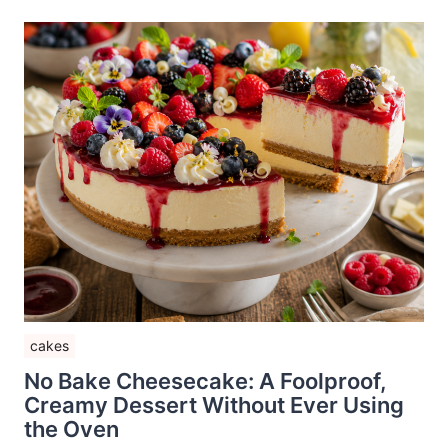
cakes
No Bake Cheesecake: A Foolproof,
Creamy Dessert Without Ever Using
the Oven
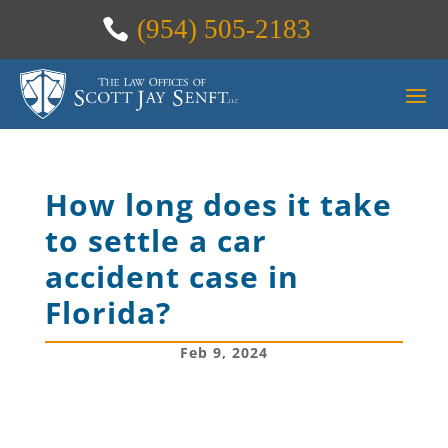
(954) 505-2183
How long does it take
to settle a car
accident case in
Florida?
Feb 9, 2024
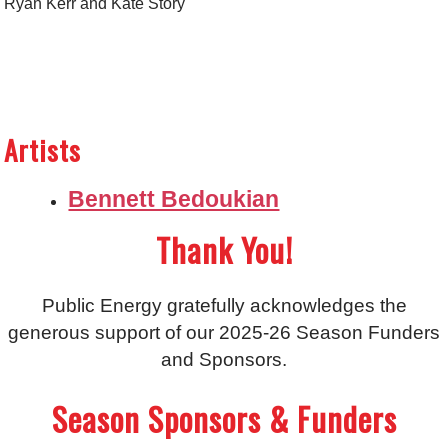
Ryan Kerr and Kate Story
Artists
Bennett Bedoukian
Thank You!
Public Energy gratefully acknowledges the
generous support of our 2025-26 Season Funders
and Sponsors.
Season Sponsors & Funders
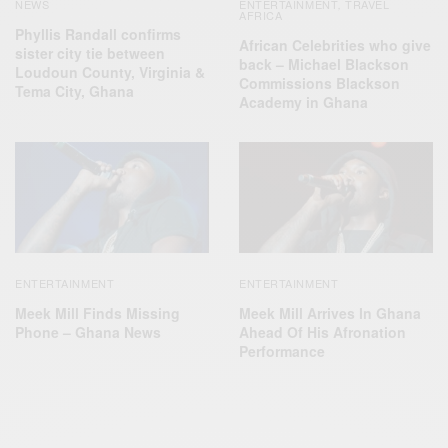
NEWS
ENTERTAINMENT
TRAVEL
,
AFRICA
Phyllis Randall confirms
African Celebrities who give
sister city tie between
back – Michael Blackson
Loudoun County, Virginia &
Commissions Blackson
Tema City, Ghana
Academy in Ghana
ENTERTAINMENT
ENTERTAINMENT
Meek Mill Finds Missing
Meek Mill Arrives In Ghana
Phone – Ghana News
Ahead Of His Afronation
Performance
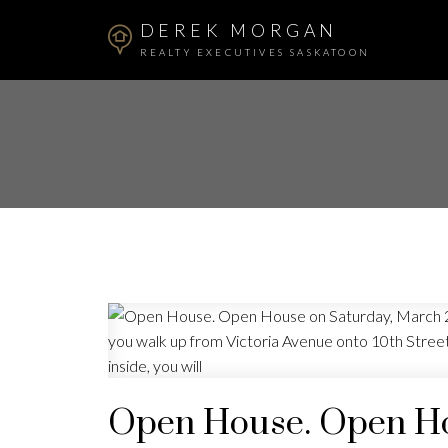
DEREK MORGAN
REALTY EXECUTIVES SASKATOON
Open House. Open Ho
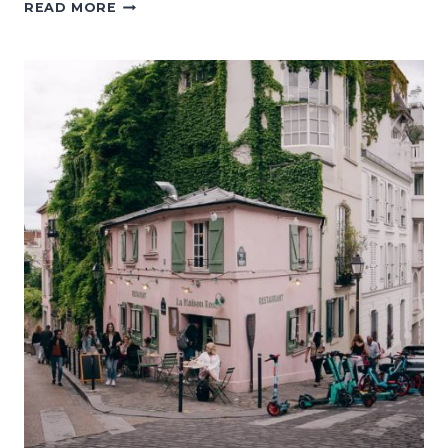
WHERE
READ MORE
TO
EAT
IN
PARIS:
29
BOULANGERIES,
CAFÉS,
AND
RESTAURANTS
WORTH
TRYING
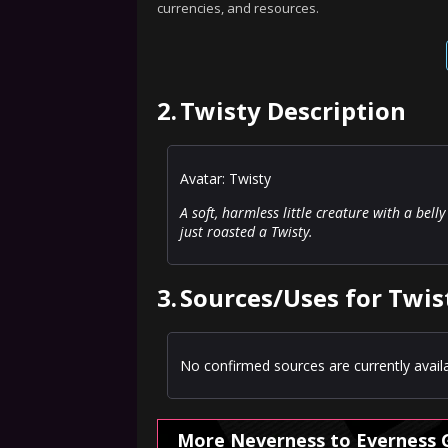
currencies, and resources.
2.
Twisty Description
Avatar: Twisty
A soft, harmless little creature with a bel
just roasted a Twisty.
3.
Sources/Uses for Twis
No confirmed sources are currently availa
More Neverness to Everness 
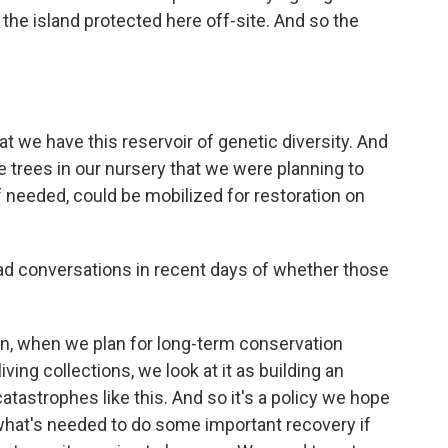
the island protected here off-site. And so the
at we have this reservoir of genetic diversity. And
 trees in our nursery that we were planning to
 if needed, could be mobilized for restoration on
ad conversations in recent days of whether those
n, when we plan for long-term conservation
ing collections, we look at it as building an
atastrophes like this. And so it's a policy we hope
 what's needed to do some important recovery if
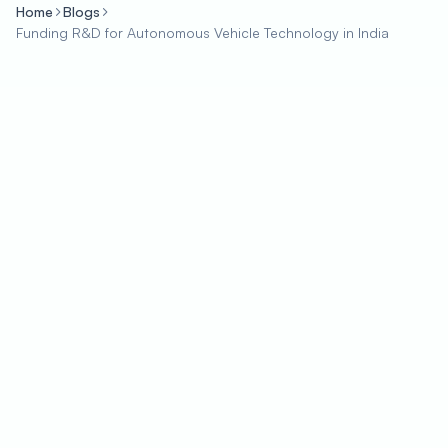
Home
Blogs
Funding R&D for Autonomous Vehicle Technology in India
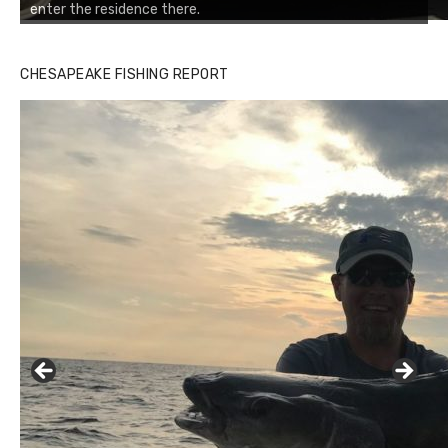
enter the residence there.
CHESAPEAKE FISHING REPORT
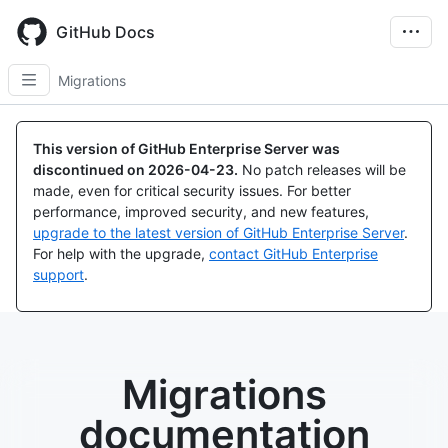
Skip
to
GitHub Docs
main
content
Migrations
This version of GitHub Enterprise Server was
discontinued on
2026-04-23
.
No patch releases will be
made, even for critical security issues. For better
performance, improved security, and new features,
upgrade to the latest version of GitHub Enterprise Server
.
For help with the upgrade,
contact GitHub Enterprise
support
.
Migrations
documentation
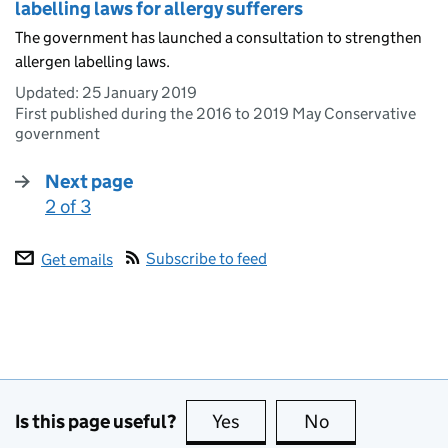
labelling laws for allergy sufferers
The government has launched a consultation to strengthen
allergen labelling laws.
Updated:
25 January 2019
First published during the 2016 to 2019 May Conservative
government
Next page
2 of 3
:
Subscribe to feed
Get emails
Is this page useful?
Yes
this page is useful
No
this page is no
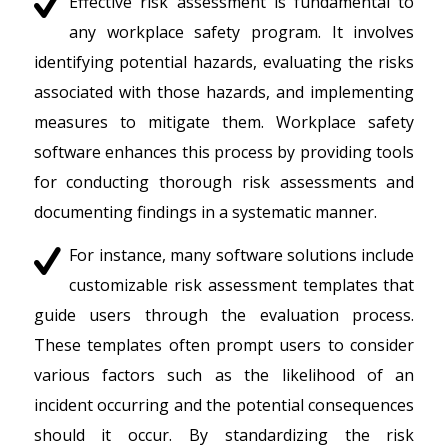
Effective risk assessment is fundamental to
any workplace safety program. It involves
identifying potential hazards, evaluating the risks
associated with those hazards, and implementing
measures to mitigate them. Workplace safety
software enhances this process by providing tools
for conducting thorough risk assessments and
documenting findings in a systematic manner.
For instance, many software solutions include
customizable risk assessment templates that
guide users through the evaluation process.
These templates often prompt users to consider
various factors such as the likelihood of an
incident occurring and the potential consequences
should it occur. By standardizing the risk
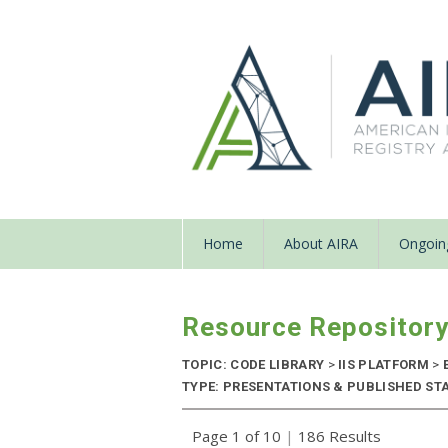
Home
About AIRA
Ongoing
Resource Repositor
TOPIC: CODE LIBRARY
>
IIS PLATFORM
>
TYPE: PRESENTATIONS & PUBLISHED STAN
Page 1 of 10
|
186 Results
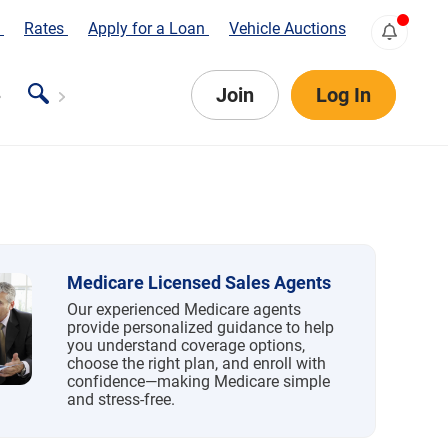
s
Rates
Apply for a Loan
Vehicle Auctions
Join
Log In
Medicare Licensed Sales Agents
Our experienced Medicare agents
provide personalized guidance to help
you understand coverage options,
choose the right plan, and enroll with
confidence—making Medicare simple
and stress-free.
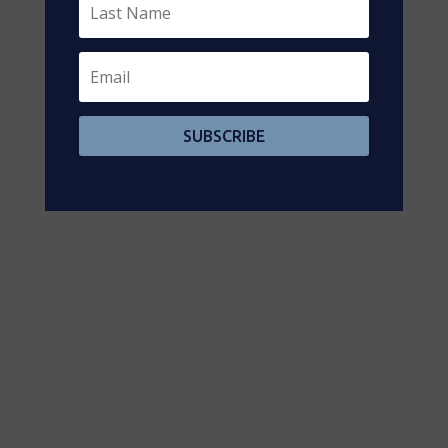
Level
Second
Full
9'5'' x 11'4''
Level
Bathroom
Second
Primary
19'8'' x 18'4''
Level
Bedroom
SUBSCRIBE
Basement
3pc
Measurements not
Bathroom
available
Basement
Recreation
Measurements not
Room
available
Main
2pc
4'4'' x 4'11''
Level
Bathroom
Main
Laundry
7'10'' x 5'7''
Level
Room
Main
Dinette
11'4'' x 12'0''
Level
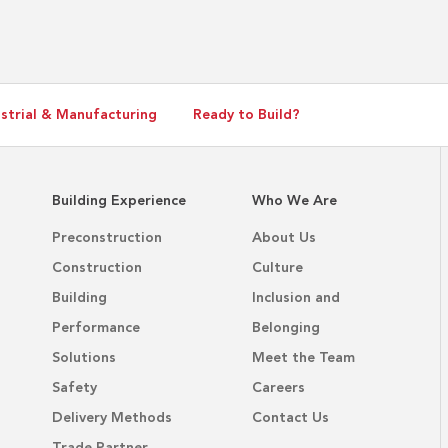
Directors
strial & Manufacturing
Ready to Build?
Building Experience
Who We Are
Preconstruction
About Us
Construction
Culture
Building
Inclusion and
Performance
Belonging
Solutions
Meet the Team
Safety
Careers
Delivery Methods
Contact Us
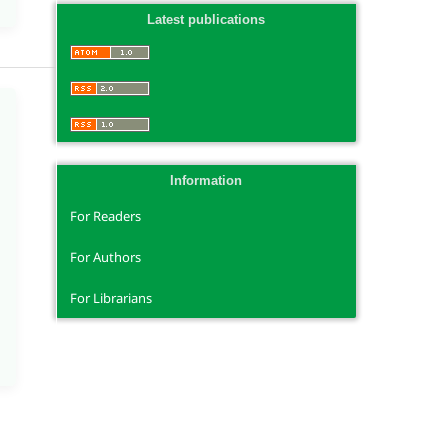
Latest publications
Information
For Readers
For Authors
For Librarians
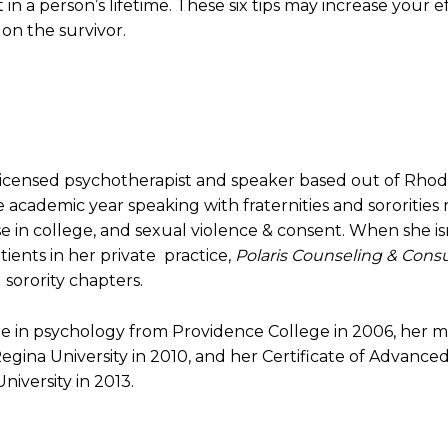
 in a person’s lifetime. These six tips may increase your 
on the survivor.
licensed psychotherapist and speaker based out of Rhod
 academic year speaking with fraternities and sororities
 in college, and sexual violence & consent. When she isn
atients in her private practice,
Polaris Counseling & Consu
 sorority chapters.
ee in psychology from Providence College in 2006, her m
egina University in 2010, and her Certificate of Advanc
iversity in 2013.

DIRECTIONS FOR THIS TASK: All lines above that contain the word "templates" are to be copied.

RESPONSE TO THE TASK:
customizable risk assessment templates that
These templates often prompt users to consider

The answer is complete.